→ Directions: Below this line is a set of entries; quote exactly the lines from the line that contains "education saving tool, the" to the line that contains "expenses as tutoring", both lines included.

※ ※ ※

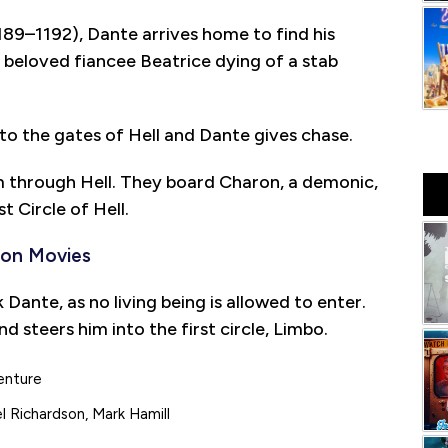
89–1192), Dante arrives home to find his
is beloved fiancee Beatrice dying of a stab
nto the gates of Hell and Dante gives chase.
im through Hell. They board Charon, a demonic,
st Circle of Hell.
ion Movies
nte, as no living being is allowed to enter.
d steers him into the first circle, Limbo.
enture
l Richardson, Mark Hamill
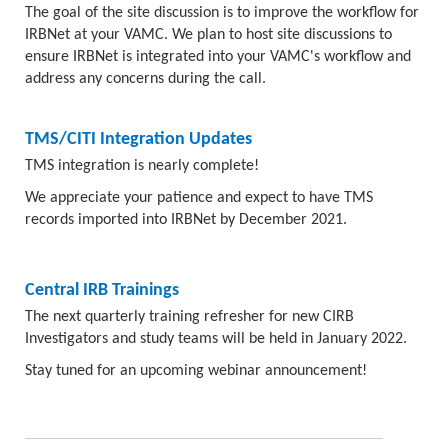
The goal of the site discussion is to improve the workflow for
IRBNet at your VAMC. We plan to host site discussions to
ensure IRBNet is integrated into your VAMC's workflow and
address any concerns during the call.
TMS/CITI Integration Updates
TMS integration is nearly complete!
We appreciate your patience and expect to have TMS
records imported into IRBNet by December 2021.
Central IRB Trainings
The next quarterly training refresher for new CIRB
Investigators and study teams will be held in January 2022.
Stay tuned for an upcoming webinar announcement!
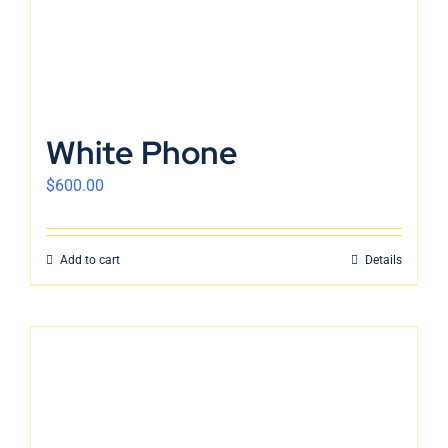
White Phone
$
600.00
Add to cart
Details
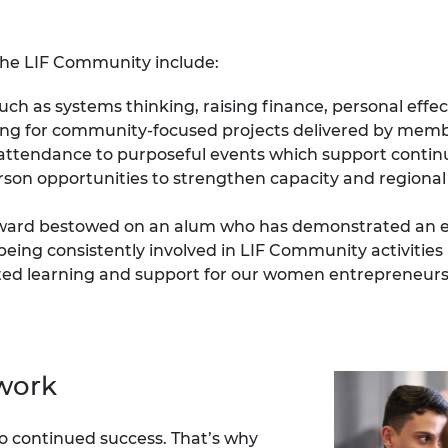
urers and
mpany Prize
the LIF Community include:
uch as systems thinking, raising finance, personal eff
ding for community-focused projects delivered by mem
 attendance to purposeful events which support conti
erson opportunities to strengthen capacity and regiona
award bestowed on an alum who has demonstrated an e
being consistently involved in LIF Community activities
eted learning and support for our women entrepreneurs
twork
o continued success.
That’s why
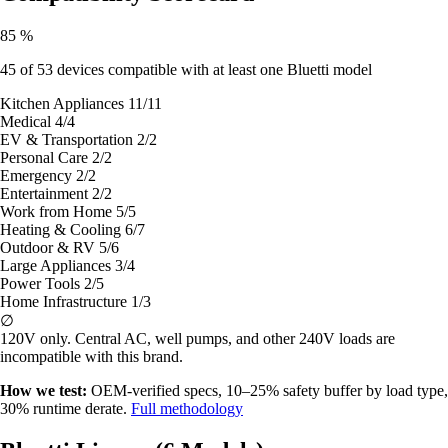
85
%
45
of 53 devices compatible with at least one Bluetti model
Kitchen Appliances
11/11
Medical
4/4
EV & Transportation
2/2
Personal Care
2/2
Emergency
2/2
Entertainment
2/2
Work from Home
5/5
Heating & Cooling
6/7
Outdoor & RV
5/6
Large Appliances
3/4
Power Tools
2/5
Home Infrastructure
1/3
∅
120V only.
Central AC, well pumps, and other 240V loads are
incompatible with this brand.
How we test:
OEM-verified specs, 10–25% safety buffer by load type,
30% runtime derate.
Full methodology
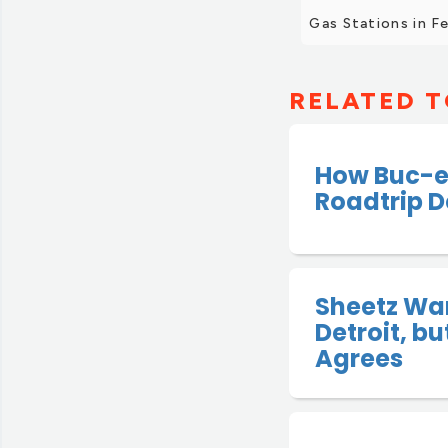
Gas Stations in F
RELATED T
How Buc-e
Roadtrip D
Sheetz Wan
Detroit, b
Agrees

※ ※ ※

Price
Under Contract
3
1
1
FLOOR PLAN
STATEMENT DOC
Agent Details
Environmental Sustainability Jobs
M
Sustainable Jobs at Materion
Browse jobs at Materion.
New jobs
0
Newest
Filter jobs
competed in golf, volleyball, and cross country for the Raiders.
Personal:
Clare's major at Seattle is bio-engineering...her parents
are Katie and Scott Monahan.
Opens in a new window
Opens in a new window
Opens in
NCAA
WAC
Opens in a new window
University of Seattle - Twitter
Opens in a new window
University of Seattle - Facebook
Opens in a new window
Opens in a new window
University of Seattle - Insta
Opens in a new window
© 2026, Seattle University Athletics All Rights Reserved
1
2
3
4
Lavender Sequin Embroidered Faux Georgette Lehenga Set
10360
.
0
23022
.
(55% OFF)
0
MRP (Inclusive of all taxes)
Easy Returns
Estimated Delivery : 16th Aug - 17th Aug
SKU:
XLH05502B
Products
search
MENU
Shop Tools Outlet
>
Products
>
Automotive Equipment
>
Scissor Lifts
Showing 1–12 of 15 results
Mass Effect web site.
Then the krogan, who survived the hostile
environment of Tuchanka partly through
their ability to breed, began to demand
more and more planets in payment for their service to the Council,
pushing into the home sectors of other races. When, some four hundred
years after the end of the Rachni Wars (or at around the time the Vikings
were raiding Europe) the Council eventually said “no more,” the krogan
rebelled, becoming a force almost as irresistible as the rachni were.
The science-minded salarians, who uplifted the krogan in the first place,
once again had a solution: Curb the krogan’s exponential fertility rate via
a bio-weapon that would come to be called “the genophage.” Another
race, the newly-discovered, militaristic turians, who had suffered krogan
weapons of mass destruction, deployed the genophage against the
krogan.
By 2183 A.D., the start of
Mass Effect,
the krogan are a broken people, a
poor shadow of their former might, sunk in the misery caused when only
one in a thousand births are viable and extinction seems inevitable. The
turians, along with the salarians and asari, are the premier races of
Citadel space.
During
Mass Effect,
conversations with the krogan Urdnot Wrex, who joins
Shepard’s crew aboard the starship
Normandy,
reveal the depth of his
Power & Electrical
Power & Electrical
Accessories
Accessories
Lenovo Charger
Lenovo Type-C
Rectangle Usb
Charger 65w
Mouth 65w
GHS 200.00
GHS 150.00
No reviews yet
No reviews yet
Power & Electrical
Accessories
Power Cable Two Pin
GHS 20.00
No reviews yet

※ ※ ※

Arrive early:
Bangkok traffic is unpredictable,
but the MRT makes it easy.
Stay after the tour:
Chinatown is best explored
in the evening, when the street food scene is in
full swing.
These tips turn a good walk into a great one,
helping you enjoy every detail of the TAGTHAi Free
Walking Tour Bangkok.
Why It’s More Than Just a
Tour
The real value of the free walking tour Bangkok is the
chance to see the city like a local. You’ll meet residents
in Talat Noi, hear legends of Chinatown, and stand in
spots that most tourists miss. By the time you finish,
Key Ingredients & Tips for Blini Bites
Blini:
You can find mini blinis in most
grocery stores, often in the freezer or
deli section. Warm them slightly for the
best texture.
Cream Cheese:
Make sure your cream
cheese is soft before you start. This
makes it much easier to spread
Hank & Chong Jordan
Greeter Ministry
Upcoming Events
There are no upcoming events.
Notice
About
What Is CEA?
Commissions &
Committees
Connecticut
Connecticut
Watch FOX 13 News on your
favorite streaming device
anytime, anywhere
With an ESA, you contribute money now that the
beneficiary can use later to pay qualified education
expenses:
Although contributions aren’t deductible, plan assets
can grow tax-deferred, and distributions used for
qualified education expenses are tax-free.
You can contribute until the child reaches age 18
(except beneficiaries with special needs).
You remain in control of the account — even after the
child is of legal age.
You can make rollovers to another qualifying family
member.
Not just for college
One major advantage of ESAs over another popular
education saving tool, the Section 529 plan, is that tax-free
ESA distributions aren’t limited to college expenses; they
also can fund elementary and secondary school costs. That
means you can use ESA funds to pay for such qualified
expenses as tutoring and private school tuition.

※ ※ ※

→ Answer:
education saving tool, the Section 529 plan, is that tax-free
ESA distributions aren’t limited to college expenses; they
also can fund elementary and secondary school costs. That
means you can use ESA funds to pay for such qualified
expenses as tutoring and private school tuition.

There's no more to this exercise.